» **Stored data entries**
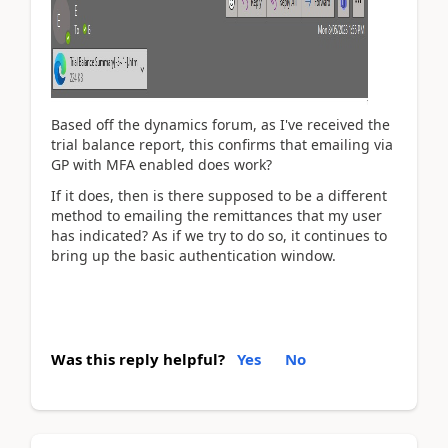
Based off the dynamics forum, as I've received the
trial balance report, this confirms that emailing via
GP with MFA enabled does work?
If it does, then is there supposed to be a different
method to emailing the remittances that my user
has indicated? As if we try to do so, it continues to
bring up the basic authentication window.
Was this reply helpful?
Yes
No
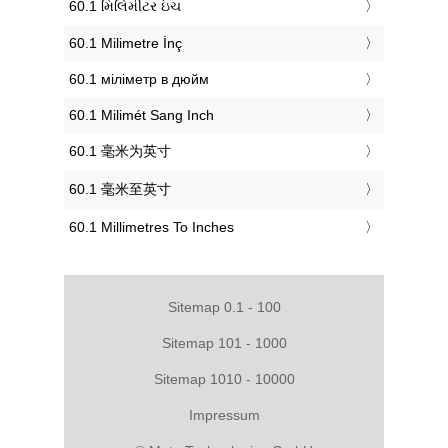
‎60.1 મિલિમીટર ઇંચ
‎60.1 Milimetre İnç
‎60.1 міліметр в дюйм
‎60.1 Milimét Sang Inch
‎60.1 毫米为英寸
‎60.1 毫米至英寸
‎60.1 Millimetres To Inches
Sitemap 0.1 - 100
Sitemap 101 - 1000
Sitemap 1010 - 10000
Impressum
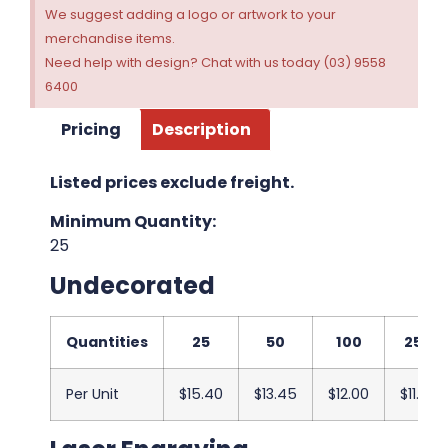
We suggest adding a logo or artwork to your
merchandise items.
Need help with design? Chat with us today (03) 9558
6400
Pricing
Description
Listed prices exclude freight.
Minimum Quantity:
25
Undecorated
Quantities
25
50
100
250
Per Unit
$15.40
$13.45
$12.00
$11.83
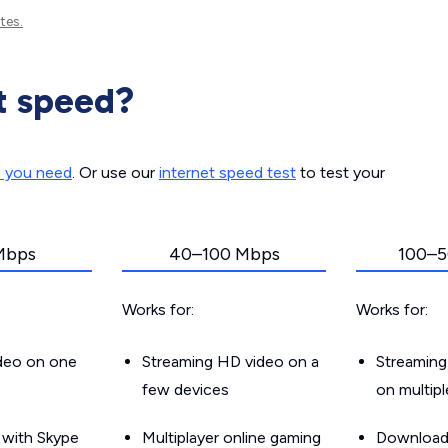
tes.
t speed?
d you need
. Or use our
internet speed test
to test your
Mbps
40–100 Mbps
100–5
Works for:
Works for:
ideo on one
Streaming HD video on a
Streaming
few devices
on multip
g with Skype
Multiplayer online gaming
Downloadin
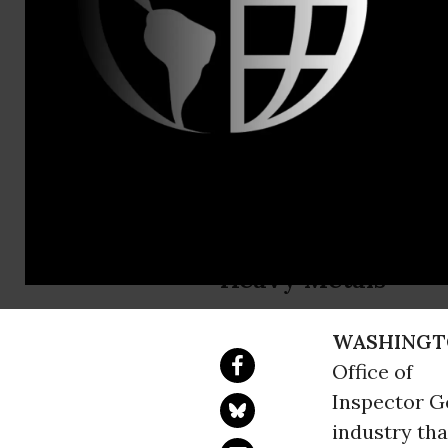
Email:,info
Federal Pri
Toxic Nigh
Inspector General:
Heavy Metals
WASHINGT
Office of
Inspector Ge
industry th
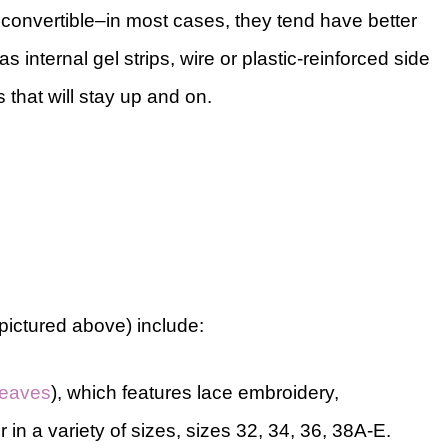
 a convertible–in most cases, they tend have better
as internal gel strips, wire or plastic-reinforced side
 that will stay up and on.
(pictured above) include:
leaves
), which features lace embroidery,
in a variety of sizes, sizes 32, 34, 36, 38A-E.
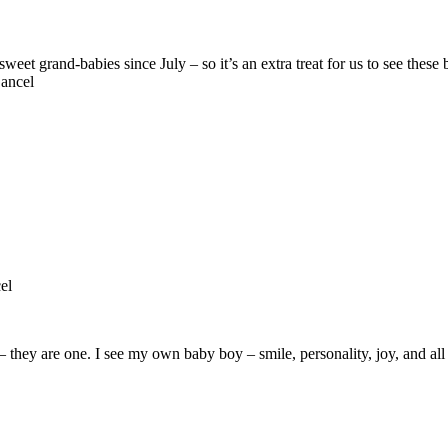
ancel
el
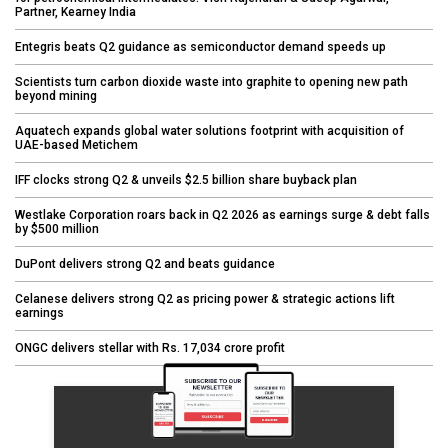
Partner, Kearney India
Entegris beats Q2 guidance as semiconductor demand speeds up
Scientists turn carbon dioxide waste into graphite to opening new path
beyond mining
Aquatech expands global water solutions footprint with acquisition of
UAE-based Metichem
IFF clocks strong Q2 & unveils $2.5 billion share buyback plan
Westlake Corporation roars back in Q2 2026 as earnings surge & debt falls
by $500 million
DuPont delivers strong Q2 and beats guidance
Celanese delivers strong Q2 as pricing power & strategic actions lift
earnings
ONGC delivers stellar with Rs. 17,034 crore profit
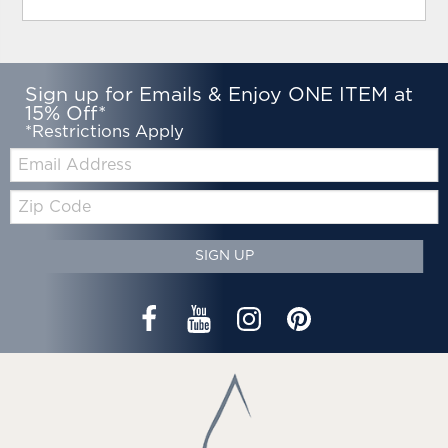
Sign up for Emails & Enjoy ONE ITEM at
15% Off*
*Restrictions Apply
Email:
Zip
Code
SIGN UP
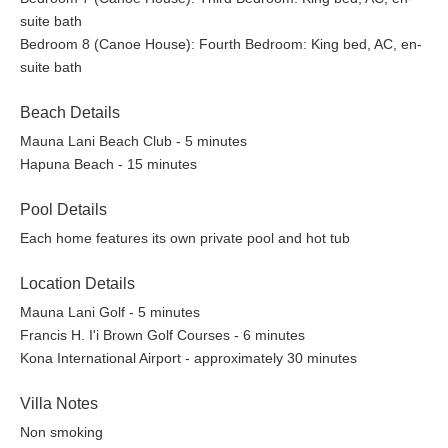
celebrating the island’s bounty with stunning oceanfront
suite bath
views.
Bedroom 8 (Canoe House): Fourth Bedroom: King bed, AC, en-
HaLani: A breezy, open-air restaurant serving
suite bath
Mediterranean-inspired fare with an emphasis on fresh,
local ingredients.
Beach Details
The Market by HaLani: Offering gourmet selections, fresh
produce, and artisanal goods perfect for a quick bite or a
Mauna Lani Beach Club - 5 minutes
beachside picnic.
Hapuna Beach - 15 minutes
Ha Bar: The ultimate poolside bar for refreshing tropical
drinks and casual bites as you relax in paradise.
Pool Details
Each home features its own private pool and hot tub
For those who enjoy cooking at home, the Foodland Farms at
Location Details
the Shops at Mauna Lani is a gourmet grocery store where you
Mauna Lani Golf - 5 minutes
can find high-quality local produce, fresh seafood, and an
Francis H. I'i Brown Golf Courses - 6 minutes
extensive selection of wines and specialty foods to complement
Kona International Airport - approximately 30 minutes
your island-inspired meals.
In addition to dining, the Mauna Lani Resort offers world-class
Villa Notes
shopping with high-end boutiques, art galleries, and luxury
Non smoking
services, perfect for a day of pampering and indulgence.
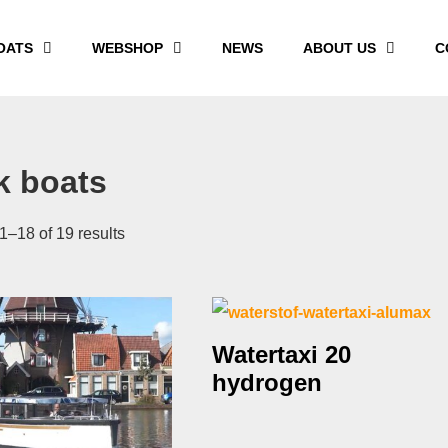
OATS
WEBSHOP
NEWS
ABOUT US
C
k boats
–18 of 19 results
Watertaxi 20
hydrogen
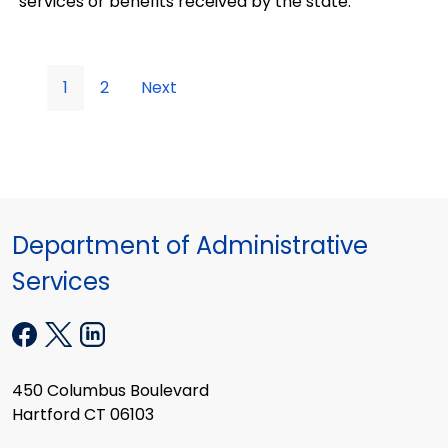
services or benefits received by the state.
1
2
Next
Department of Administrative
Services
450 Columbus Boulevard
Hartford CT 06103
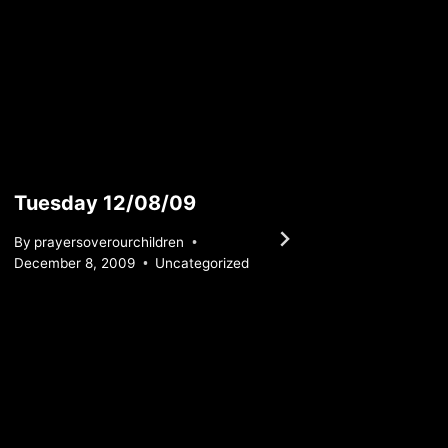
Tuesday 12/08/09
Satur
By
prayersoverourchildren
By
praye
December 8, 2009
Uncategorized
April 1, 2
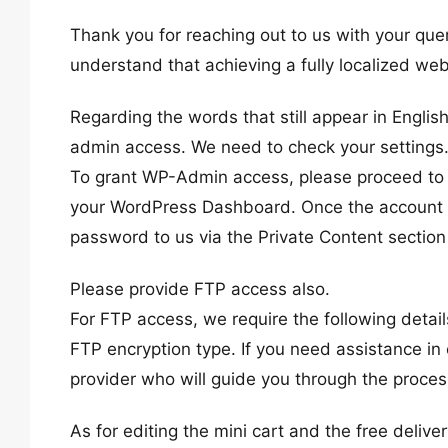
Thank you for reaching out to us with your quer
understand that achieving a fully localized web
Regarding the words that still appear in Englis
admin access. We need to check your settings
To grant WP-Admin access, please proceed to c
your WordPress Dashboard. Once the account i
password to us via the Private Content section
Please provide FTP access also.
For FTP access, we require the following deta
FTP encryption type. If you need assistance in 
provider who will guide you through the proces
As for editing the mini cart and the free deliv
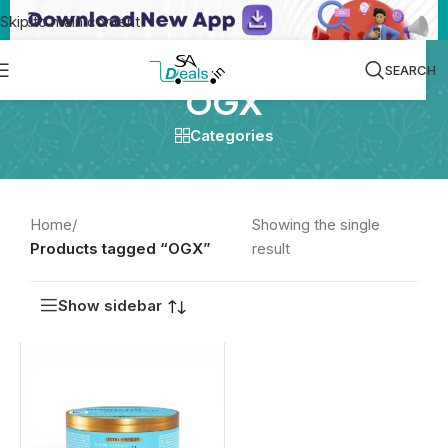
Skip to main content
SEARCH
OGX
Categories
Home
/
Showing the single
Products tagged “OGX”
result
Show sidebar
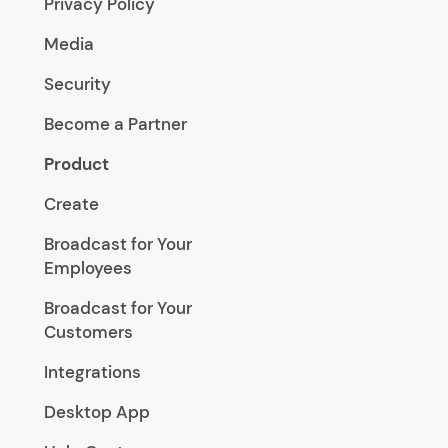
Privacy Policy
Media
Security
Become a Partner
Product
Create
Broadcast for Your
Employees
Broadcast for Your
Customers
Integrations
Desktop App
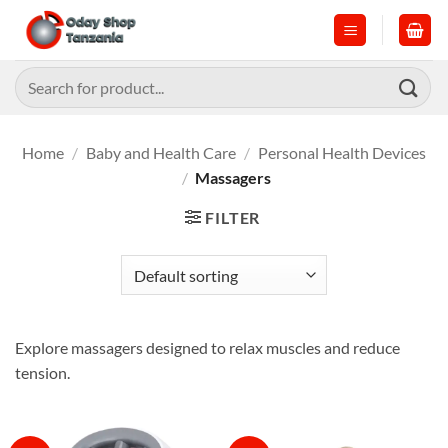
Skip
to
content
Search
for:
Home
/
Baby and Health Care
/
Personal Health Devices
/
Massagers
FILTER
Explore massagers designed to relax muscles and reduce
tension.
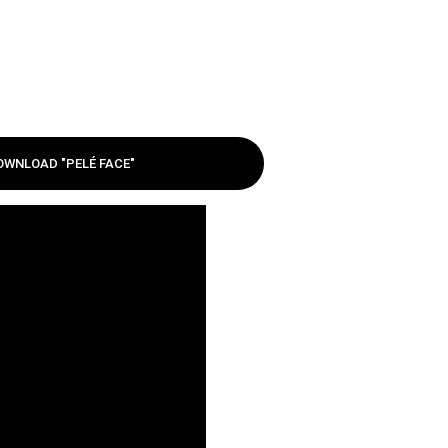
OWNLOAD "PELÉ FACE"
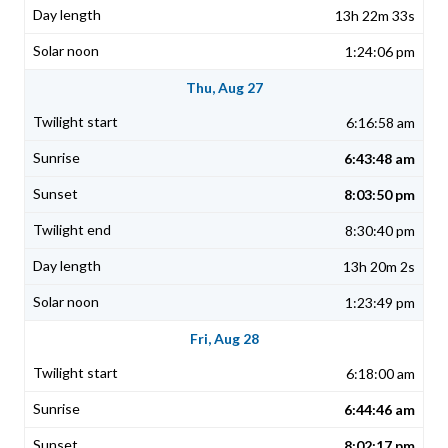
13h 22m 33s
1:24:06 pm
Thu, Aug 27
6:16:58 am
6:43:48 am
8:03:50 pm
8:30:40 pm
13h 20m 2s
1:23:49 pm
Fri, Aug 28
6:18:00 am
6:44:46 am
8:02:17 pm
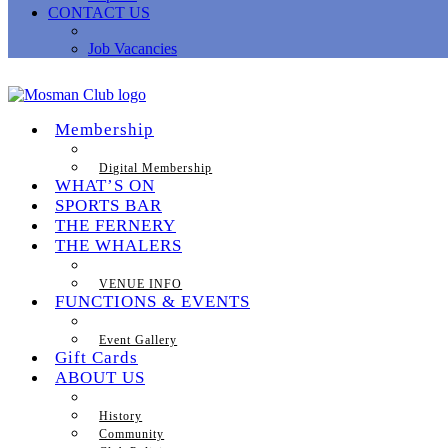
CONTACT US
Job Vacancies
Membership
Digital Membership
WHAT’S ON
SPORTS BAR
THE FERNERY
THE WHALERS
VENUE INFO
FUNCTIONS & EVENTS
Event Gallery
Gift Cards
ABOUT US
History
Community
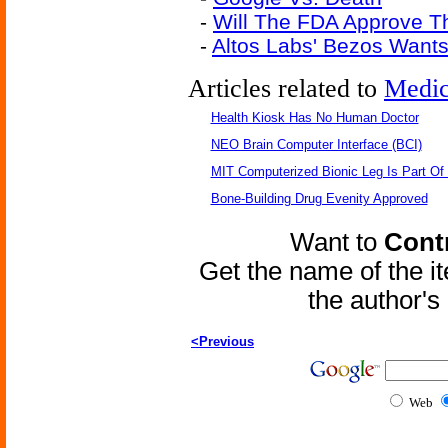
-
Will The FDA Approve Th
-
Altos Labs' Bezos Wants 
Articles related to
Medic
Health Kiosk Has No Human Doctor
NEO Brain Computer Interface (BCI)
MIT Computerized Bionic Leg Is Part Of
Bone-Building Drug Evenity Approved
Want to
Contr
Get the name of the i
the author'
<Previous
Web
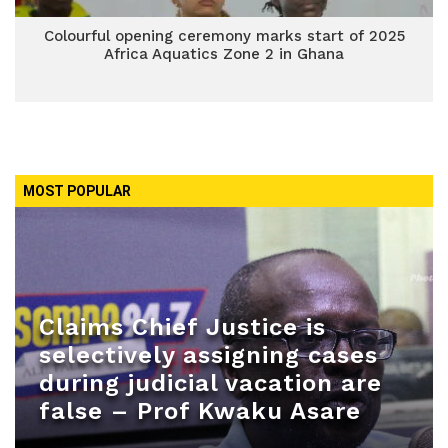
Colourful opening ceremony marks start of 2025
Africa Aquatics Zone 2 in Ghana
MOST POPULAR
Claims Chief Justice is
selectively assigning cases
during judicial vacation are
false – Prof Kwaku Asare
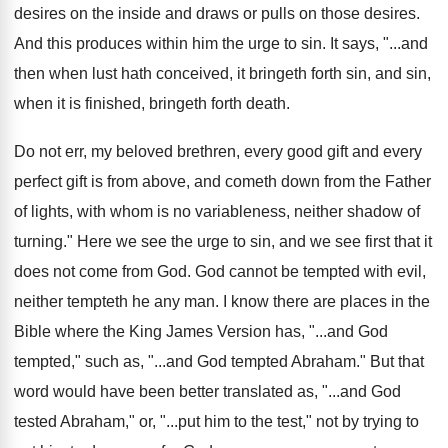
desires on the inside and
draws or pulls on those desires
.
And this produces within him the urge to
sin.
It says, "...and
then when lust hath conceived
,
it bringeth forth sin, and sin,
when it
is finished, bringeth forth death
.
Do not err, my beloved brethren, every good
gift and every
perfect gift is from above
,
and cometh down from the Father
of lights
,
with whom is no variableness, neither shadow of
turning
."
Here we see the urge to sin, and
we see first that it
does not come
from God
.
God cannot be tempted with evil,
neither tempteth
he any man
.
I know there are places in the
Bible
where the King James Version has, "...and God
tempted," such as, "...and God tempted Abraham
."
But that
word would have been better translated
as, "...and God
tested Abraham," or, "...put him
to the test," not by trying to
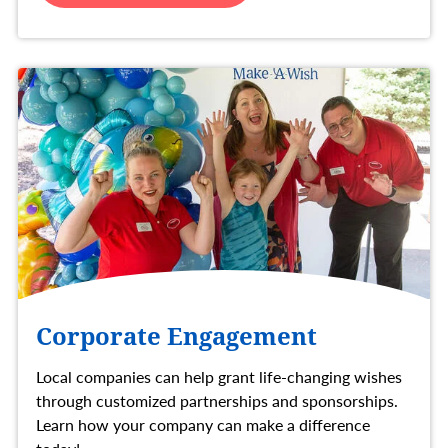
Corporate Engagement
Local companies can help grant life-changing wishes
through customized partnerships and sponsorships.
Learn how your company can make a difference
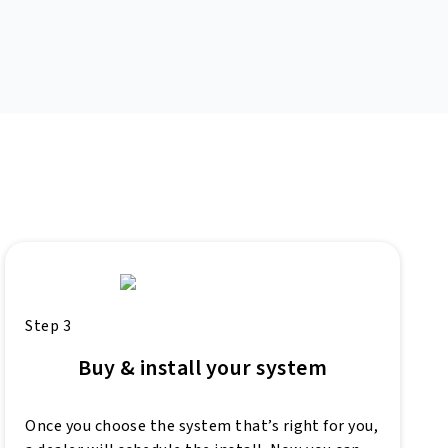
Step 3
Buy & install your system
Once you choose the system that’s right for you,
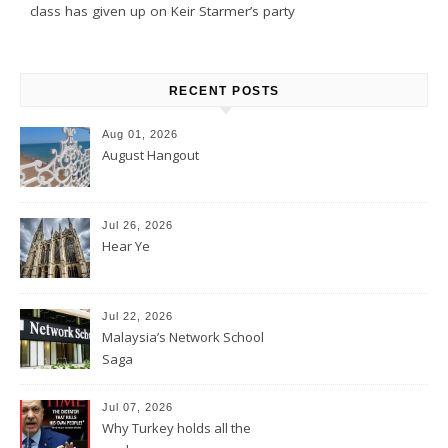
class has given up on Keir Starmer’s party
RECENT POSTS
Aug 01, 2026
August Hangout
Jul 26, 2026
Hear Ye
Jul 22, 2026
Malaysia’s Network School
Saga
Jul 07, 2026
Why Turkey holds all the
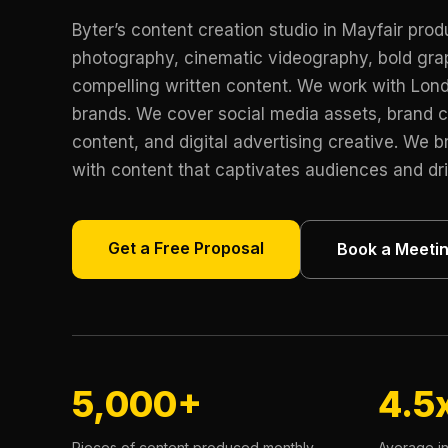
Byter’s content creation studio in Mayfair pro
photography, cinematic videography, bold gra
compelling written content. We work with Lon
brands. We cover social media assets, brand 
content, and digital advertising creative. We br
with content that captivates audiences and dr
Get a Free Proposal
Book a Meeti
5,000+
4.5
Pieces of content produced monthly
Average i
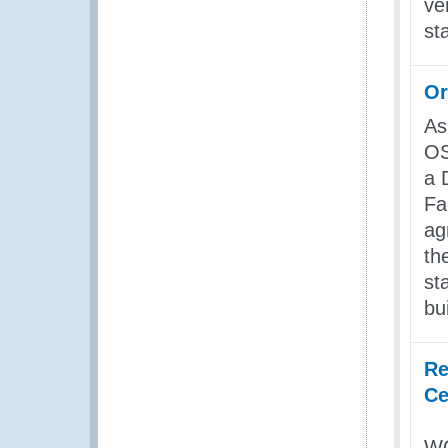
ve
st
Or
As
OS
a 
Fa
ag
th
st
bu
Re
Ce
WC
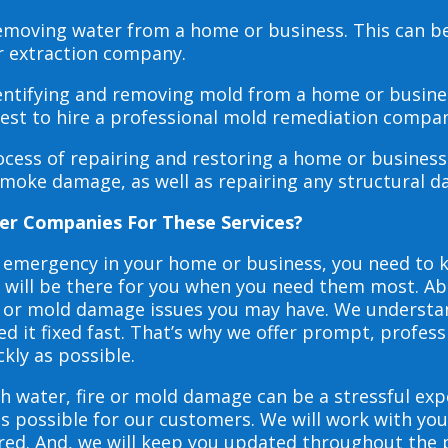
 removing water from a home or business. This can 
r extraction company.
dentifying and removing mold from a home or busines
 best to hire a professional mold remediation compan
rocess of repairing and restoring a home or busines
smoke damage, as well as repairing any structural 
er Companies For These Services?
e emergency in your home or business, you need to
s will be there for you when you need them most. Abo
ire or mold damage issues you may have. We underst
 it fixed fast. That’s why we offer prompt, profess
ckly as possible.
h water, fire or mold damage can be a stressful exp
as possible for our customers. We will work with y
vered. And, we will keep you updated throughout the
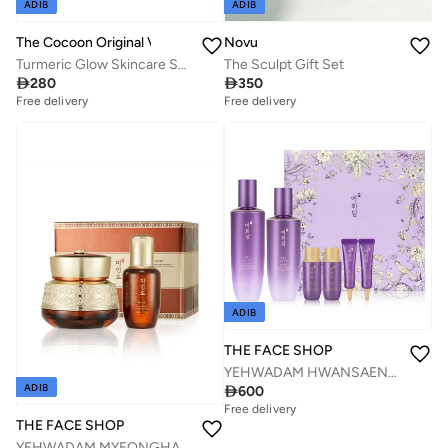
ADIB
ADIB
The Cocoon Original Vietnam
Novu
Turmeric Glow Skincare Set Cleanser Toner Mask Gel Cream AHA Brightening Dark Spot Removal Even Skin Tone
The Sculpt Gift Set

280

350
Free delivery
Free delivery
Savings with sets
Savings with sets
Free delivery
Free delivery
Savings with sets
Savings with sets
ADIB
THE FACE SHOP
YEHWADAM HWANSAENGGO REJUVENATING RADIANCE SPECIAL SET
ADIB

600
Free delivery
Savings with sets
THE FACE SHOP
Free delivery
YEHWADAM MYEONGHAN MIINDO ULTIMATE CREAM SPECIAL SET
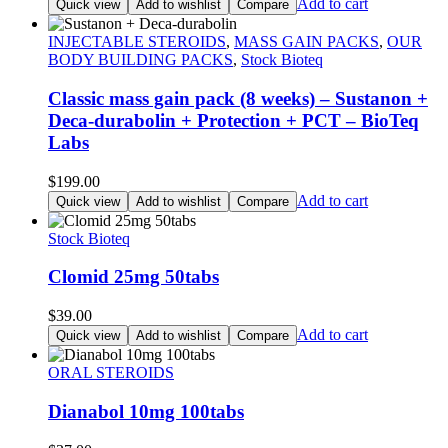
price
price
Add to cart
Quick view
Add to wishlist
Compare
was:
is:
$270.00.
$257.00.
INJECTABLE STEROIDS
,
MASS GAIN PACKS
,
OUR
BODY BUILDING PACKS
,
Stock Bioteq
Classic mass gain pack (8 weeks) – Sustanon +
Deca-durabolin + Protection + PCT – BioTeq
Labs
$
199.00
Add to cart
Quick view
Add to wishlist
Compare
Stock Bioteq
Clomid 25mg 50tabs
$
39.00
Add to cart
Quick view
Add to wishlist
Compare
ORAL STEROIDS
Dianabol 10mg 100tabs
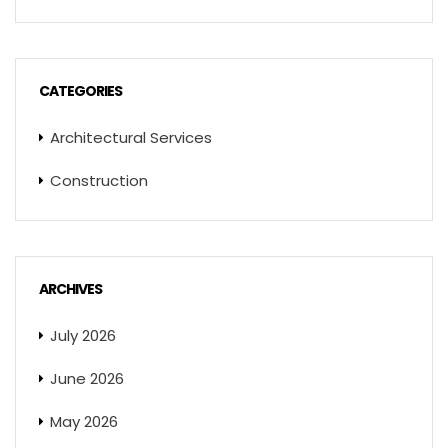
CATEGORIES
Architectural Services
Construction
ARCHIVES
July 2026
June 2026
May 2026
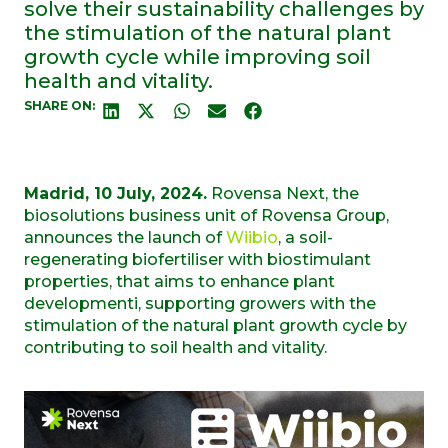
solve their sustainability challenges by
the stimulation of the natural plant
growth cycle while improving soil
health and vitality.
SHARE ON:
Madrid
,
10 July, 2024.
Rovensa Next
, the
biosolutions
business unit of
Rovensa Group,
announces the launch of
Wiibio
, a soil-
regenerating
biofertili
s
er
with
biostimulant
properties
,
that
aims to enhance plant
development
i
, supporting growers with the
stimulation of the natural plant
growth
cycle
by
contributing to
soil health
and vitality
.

» **WHAT IS BEING ASKED**
Write out exactly the lines that fall from the line with "Each home features" to the line with "Mauna Lani Golf - 5 minutes" in the records above, keeping both ends.

» **RESULT FOR THIS EXERCISE**
Each home features its own private pool and hot tub
For those who enjoy cooking at home, the Foodland Farms at
Location Details
the Shops at Mauna Lani is a gourmet grocery store where you
Mauna Lani Golf - 5 minutes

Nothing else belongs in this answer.